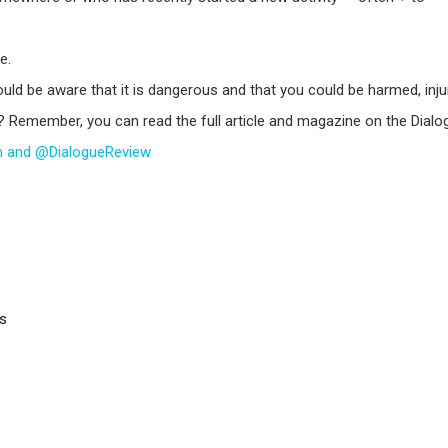
e.
ld be aware that it is dangerous and that you could be harmed, injur
? Remember, you can read the full article and magazine on the Dial
sh and @DialogueReview
rs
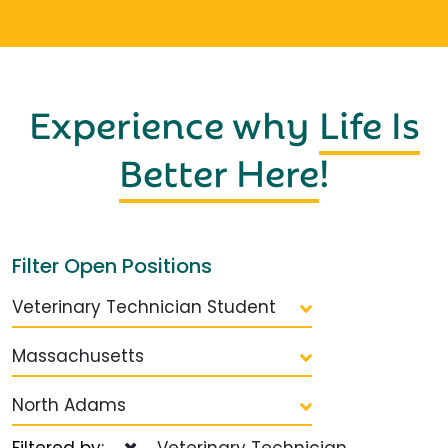
Experience why
Life Is
Better Here
!
Filter Open Positions
Veterinary Technician Student
Massachusetts
North Adams
Filtered by:
Veterinary Technician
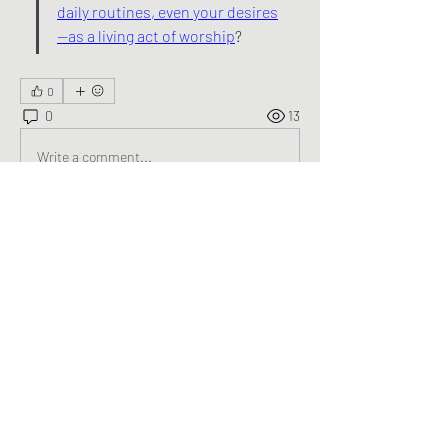
daily routines, even your desires
—as a living act of worship
?
0
0
13
Write a comment...
About
Welcome to the group! You can connect
with other members, ge
...
Read more
Members
George Saghbini
Follow
See All Members (1)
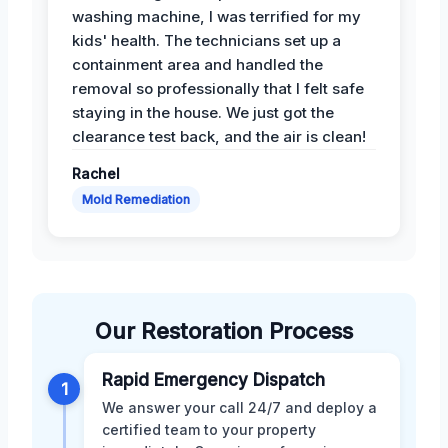
washing machine, I was terrified for my
kids' health. The technicians set up a
containment area and handled the
removal so professionally that I felt safe
staying in the house. We just got the
clearance test back, and the air is clean!
Rachel
Mold Remediation
Our Restoration Process
Rapid Emergency Dispatch
1
We answer your call 24/7 and deploy a
certified team to your property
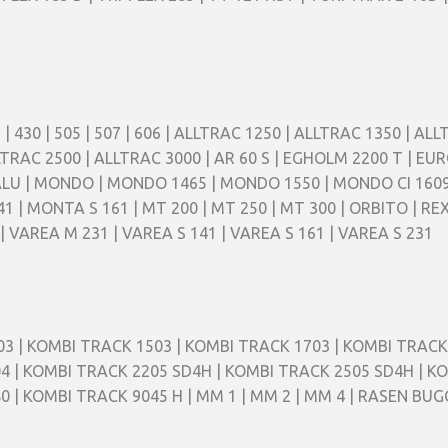
 405 | 430 | 505 | 507 | 606 | ALLTRAC 1250 | ALLTRAC 1350 | 
TRAC 2500 | ALLTRAC 3000 | AR 60 S | EGHOLM 2200 T | EUR
 ALU | MONDO | MONDO 1465 | MONDO 1550 | MONDO CI 160
 | MONTA S 161 | MT 200 | MT 250 | MT 300 | ORBITO | REX
| VAREA M 231 | VAREA S 141 | VAREA S 161 | VAREA S 231
3 | KOMBI TRACK 1503 | KOMBI TRACK 1703 | KOMBI TRACK
4 | KOMBI TRACK 2205 SD4H | KOMBI TRACK 2505 SD4H | K
0 | KOMBI TRACK 9045 H | MM 1 | MM 2 | MM 4 | RASEN BU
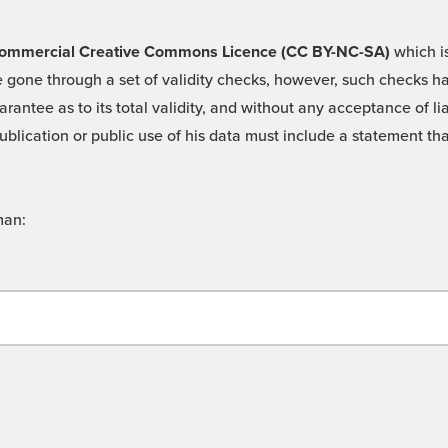
 -Commercial Creative Commons Licence (CC BY-NC-SA)
which is
 gone through a set of validity checks, however, such checks hav
rantee as to its total validity, and without any acceptance of 
ublication or public use of his data must include a statement tha
man:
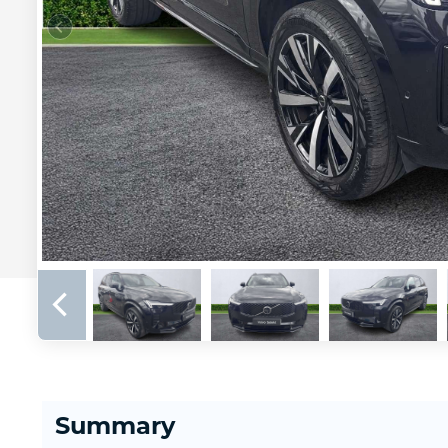
Summary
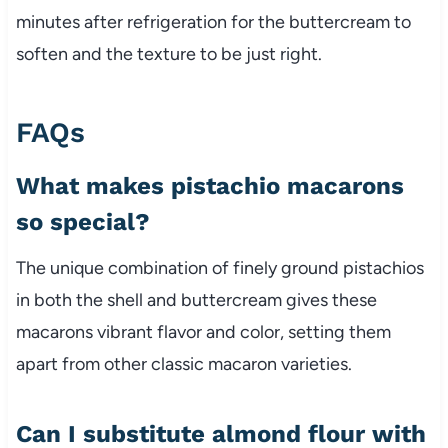
minutes after refrigeration for the buttercream to
soften and the texture to be just right.
FAQs
What makes pistachio macarons
so special?
The unique combination of finely ground pistachios
in both the shell and buttercream gives these
macarons vibrant flavor and color, setting them
apart from other classic macaron varieties.
Can I substitute almond flour with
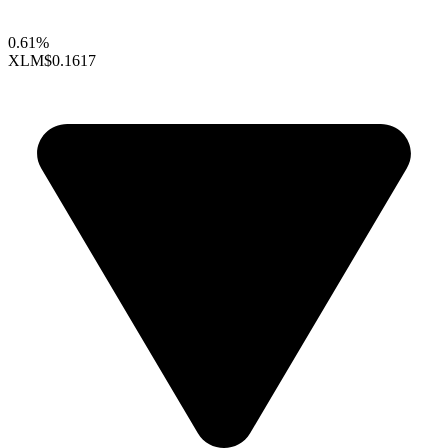
0.61%
XLM
$0.1617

TASK DETAILS: Your answer must be an exact copy of the records above, with no pictures included.

RESPONSE:
e.
ld be aware that it is dangerous and that you could be harmed, injur
? Remember, you can read the full article and magazine on the Dial
sh and @DialogueReview
rs
Experience why
Life Is
Better Here
!
Filter Open Positions
Veterinary Technician Student
Massachusetts
North Adams
Filtered by:
Veterinary Technician
daily routines, even your desires
—as a living act of worship
?
0
0
13
Write a comment...
About
Welcome to the group! You can connect
with other members, ge
...
Read more
Members
George Saghbini
Follow
See All Members (1)
washing machine, I was terrified for my
kids' health. The technicians set up a
containment area and handled the
removal so professionally that I felt safe
staying in the house. We just got the
clearance test back, and the air is clean!
Rachel
Mold Remediation
Our Restoration Process
Rapid Emergency Dispatch
1
We answer your call 24/7 and deploy a
certified team to your property
 405 | 430 | 505 | 507 | 606 | ALLTRAC 1250 | ALLTRAC 1350 | 
TRAC 2500 | ALLTRAC 3000 | AR 60 S | EGHOLM 2200 T | EUR
 ALU | MONDO | MONDO 1465 | MONDO 1550 | MONDO CI 160
 | MONTA S 161 | MT 200 | MT 250 | MT 300 | ORBITO | REX
| VAREA M 231 | VAREA S 141 | VAREA S 161 | VAREA S 231
3 | KOMBI TRACK 1503 | KOMBI TRACK 1703 | KOMBI TRACK
4 | KOMBI TRACK 2205 SD4H | KOMBI TRACK 2505 SD4H | K
0 | KOMBI TRACK 9045 H | MM 1 | MM 2 | MM 4 | RASEN BU
 -Commercial Creative Commons Licence (CC BY-NC-SA)
which is
 gone through a set of validity checks, however, such checks hav
rantee as to its total validity, and without any acceptance of 
ublication or public use of his data must include a statement tha
man:
Summary
minutes after refrigeration for the buttercream to
soften and the texture to be just right.
FAQs
What makes pistachio macarons
so special?
The unique combination of finely ground pistachios
in both the shell and buttercream gives these
macarons vibrant flavor and color, setting them
apart from other classic macaron varieties.
Can I substitute almond flour with
0.61%
XLM
$0.1617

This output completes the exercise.